Running Kimi K2.5 Locally (Self-Hosted)
As an open-weight model, Kimi K2.5 can be self-hosted via Hugging Face. The full 1T parameter model requires significant GPU memory (FP8 quantization recommended for deployment):
from transformers import AutoTokenizer, AutoModelForCausalLM
import torch
model_id = "moonshotai/Kimi-K2.5"
tokenizer = AutoTokenizer.from_pretrained(model_id)
model = AutoModelForCausalLM.from_pretrained(
model_id,
torch_dtype=torch.bfloat16,
device_map="auto"
)
messages = [
{"role": "user", "content": "Explain the difference between async/await and Promises in JavaScript."}
]
text = tokenizer.apply_chat_template(
messages,
tokenize=False,
add_generation_prompt=True
)
inputs = tokenizer([text], return_tensors="pt").to(model.device)
outputs = model.generate(**inputs, max_new_tokens=1024)
print(tokenizer.decode(outputs[0], skip_special_tokens=True))
For production self-hosting, NVIDIA recommends running K2.5 on Hopper architecture (H100/H200). Blackwell support is available but requires a separate deployment configuration.

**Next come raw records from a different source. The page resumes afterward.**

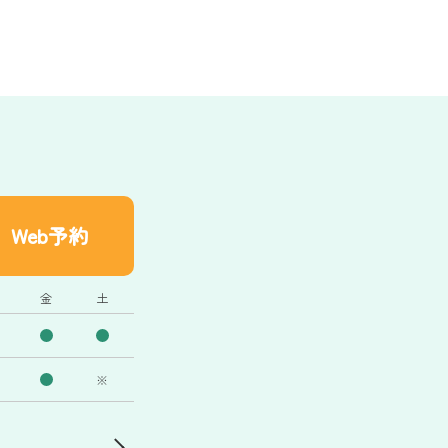
Web予約
金
土
※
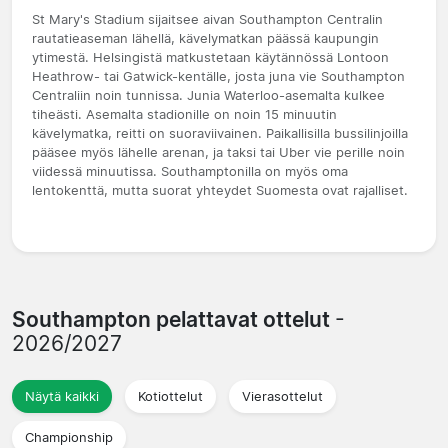
St Mary's Stadium sijaitsee aivan Southampton Centralin
rautatieaseman lähellä, kävelymatkan päässä kaupungin
ytimestä. Helsingistä matkustetaan käytännössä Lontoon
Heathrow- tai Gatwick-kentälle, josta juna vie Southampton
Centraliin noin tunnissa. Junia Waterloo-asemalta kulkee
tiheästi. Asemalta stadionille on noin 15 minuutin
kävelymatka, reitti on suoraviivainen. Paikallisilla bussilinjoilla
pääsee myös lähelle arenan, ja taksi tai Uber vie perille noin
viidessä minuutissa. Southamptonilla on myös oma
lentokenttä, mutta suorat yhteydet Suomesta ovat rajalliset.
Southampton pelattavat ottelut
-
2026/2027
Näytä kaikki
Kotiottelut
Vierasottelut
Championship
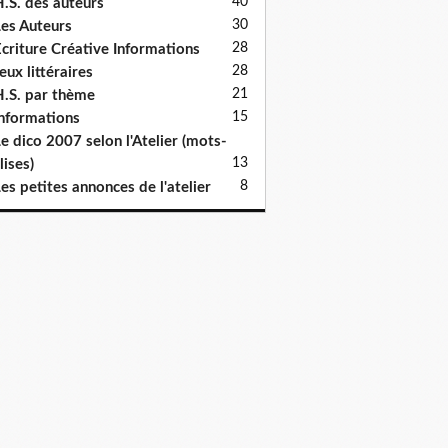
40
.S. des auteurs
30
es Auteurs
28
criture Créative Informations
28
eux littéraires
21
.S. par thème
15
nformations
e dico 2007 selon l'Atelier (mots-
13
lises)
8
es petites annonces de l'atelier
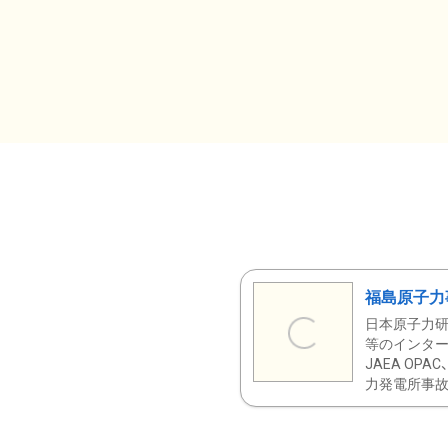
福島原子力
日本原子力研
等のインター
JAEA OPA
力発電所事故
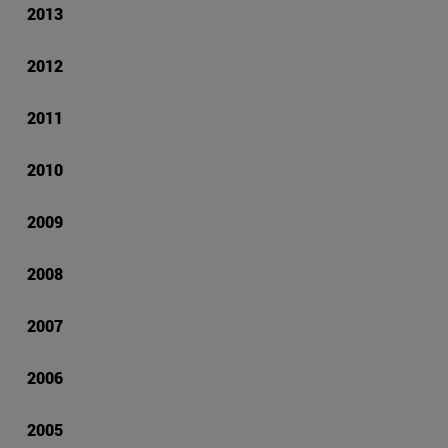
2013
2012
2011
2010
2009
2008
2007
2006
2005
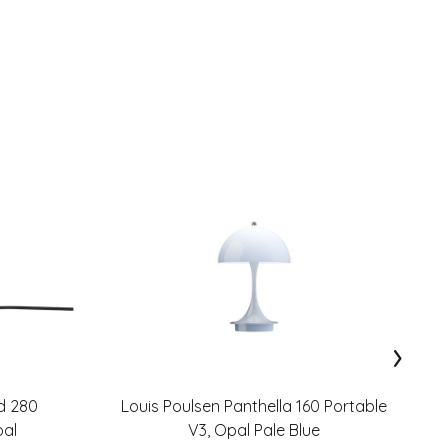
›
d 280
Louis Poulsen Panthella 160 Portable
L
pal
V3, Opal Pale Blue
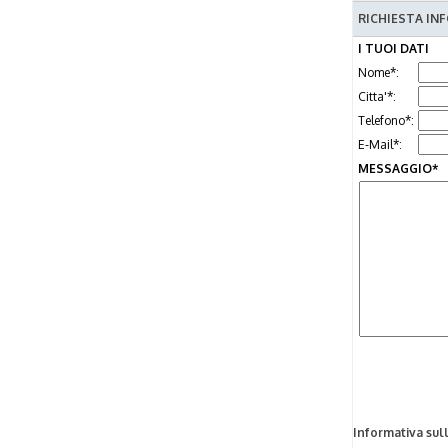
RICHIESTA INF
I TUOI DATI
Nome*:
Citta'*:
Telefono*:
E-Mail*:
MESSAGGIO*
Informativa sul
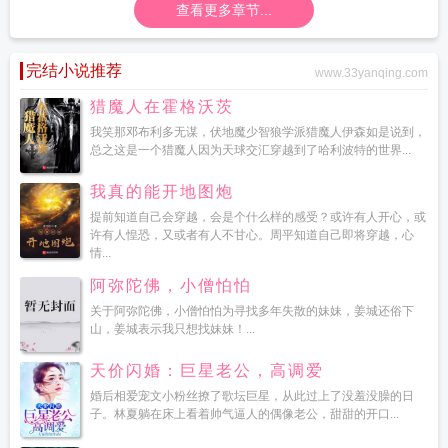
查看更多章节...
完结小说推荐
www.33yanqing.com
猎魔人在霍格沃茨
我笑那邓布利多无谋，伏地魔少智狼学派猎魔人伊森如是说到，
总之这是一个猎魔人因为天球交汇穿越到了哈利波特的世界...
我真的能开地图炮
提前知道自己会穿越，会是个什么样的感受？或许有人开心，或
许有人惶恐，又或者有人不甘心。周平知道自己即将穿越，心
情...
阿弥陀佛，小僧怕怕
关于阿弥陀佛，小僧怕怕为寻找多年失散的妹妹，姜城还俗下
山，姜城表示我只想找妹妹！...
天价闪婚：巨星老公，高调爱
婚后相爱宠文小粉丝撩了歌坛巨星，从此过上了没羞没臊的日
子。林夏躺在床上看着帅气逼人的偶像老公，甜甜的开口...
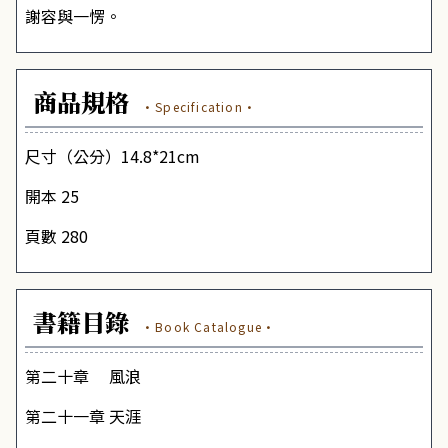
謝容與一愣。
商品規格
·Specification·
尺寸（公分）14.8*21cm
開本 25
頁數 280
書籍目錄
·Book Catalogue·
第二十章
風浪
第二十一章
天涯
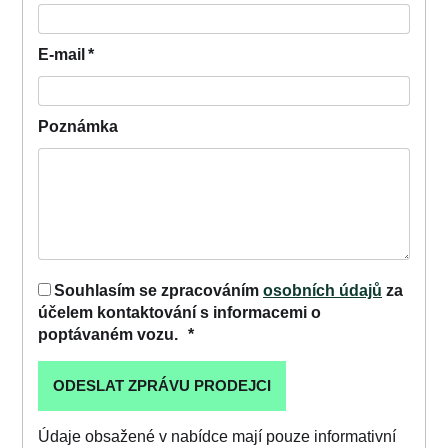
E-mail
*
Poznámka
Souhlasím se zpracováním
osobních údajů
za
účelem kontaktování s informacemi o
poptávaném vozu.
*
Údaje obsažené v nabídce mají pouze informativní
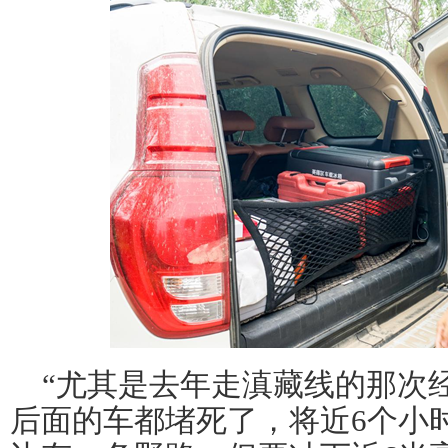
“尤其是去年走滇藏线的那次
后面的车都堵死了，将近6个小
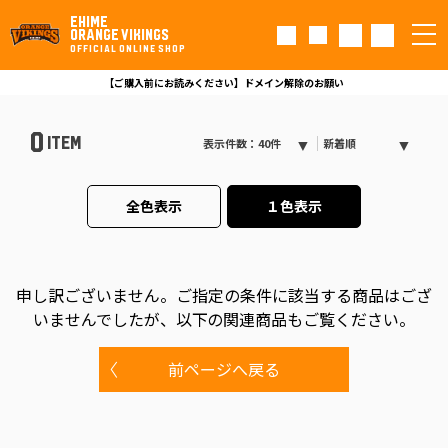
EHIME
ORANGE VIKINGS
OFFICIAL ONLINE SHOP
【ご購入前にお読みください】ドメイン解除のお願い
0
ITEM
表示件数：40件
新着順
全色表示
１色表示
申し訳ございません。
ご指定の条件に該当する商品はござ
いませんでしたが、以下の関連商品もご覧ください。
前ページへ戻る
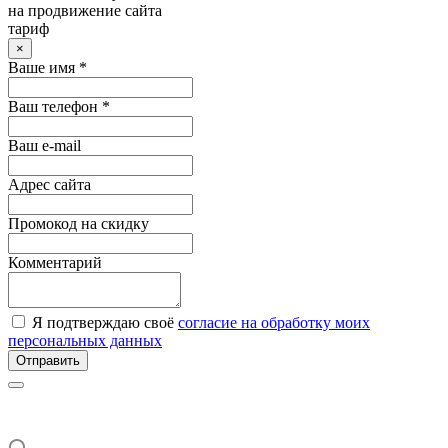
на продвижение сайта
тариф
×
Ваше имя *
Ваш телефон *
Ваш e-mail
Адрес сайта
Промокод на скидку
Комментарий
Я подтверждаю своё
согласие на обработку моих
персональных данных
Отправить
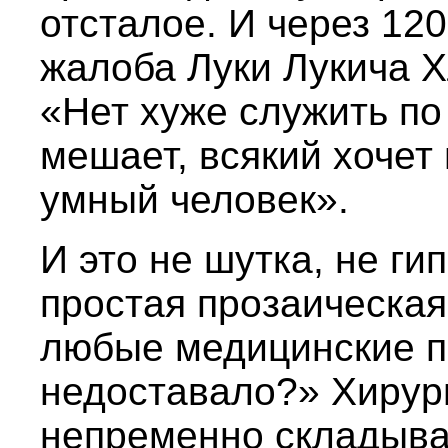
отсталое. И через 12
жалоба Луки Лукича Х
«Нет хуже служить по
мешает, всякий хочет 
умный человек».
И это не шутка, не ги
простая прозаическая
любые медицинские п
недоставало?» Хирур
непременно складыва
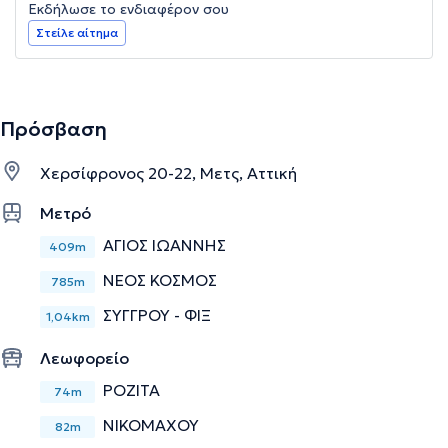
Εκδήλωσε το ενδιαφέρον σου
Στείλε αίτημα
Πρόσβαση
Χερσίφρονος 20-22, Μετς, Αττική
Μετρό
ΑΓΙΟΣ ΙΩΑΝΝΗΣ
409m
ΝΕΟΣ ΚΟΣΜΟΣ
785m
ΣΥΓΓΡΟΥ - ΦΙΞ
1,04km
Λεωφορείο
ΡΟΖΙΤΑ
74m
ΝΙΚΟΜΑΧΟΥ
82m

When to Use Kimi K2.5 vs Other LLMs
Choose Kimi K2.5 when:
- Cost efficiency matters: Long coding tasks that generate large output volumes benefit most from the lower input cost
- Agentic workflows: Multi-step tool calling across code analysis, search, and modification tasks
- Large codebase analysis: The 256K context handles entire repositories in a single pass
- Open-weight requirement: Data privacy constraints or on-premise deployment needs
Consider alternatives when:
- Output quality on non-coding tasks is the priority (multimodal or creative writing)
- You need a model already integrated into a specific platform or IDE
- You're using Anthropic's tool ecosystem where Claude's native integrations matter
Accessing Multiple LLMs Including Kimi K2.5 via a Unified API
If you're running LLM-heavy applications that need to switch between models — or A/B test Kimi K2.5 against other frontier models — a unified API layer removes the integration overhead of managing multiple provider SDKs.
ModelsLab's API platform gives developers access to 200+ AI models across image generation, video, audio, and LLM endpoints from a single API key. Whether you're comparing open-weight LLMs like K2.5 and Qwen3.5 against hosted options, or building pipelines that combine LLM reasoning with image/video generation, a single integration point reduces maintenance burden significantly.
The ModelsLab API uses OpenAI-compatible endpoints, so switching models in your existing code is a one-line change.
Summary
Kimi K2.5 is the most cost-effective frontier-class coding LLM available today. At $0.60/M input tokens with 76.8% SWE-Bench Verified performance, it's the practical choice for any developer building automated code review, bug-fixing, or agentic coding pipelines who doesn't want to pay GPT-4 pricing for GPT-4-level results.
The open-weight release means self-hosting is an option for teams with data sovereignty requirements. The OpenAI-compatible API format means integration into existing infrastructure takes minutes, not days.
If you haven't benchmarked it against your current LLM provider, the pricing alone makes it worth testing.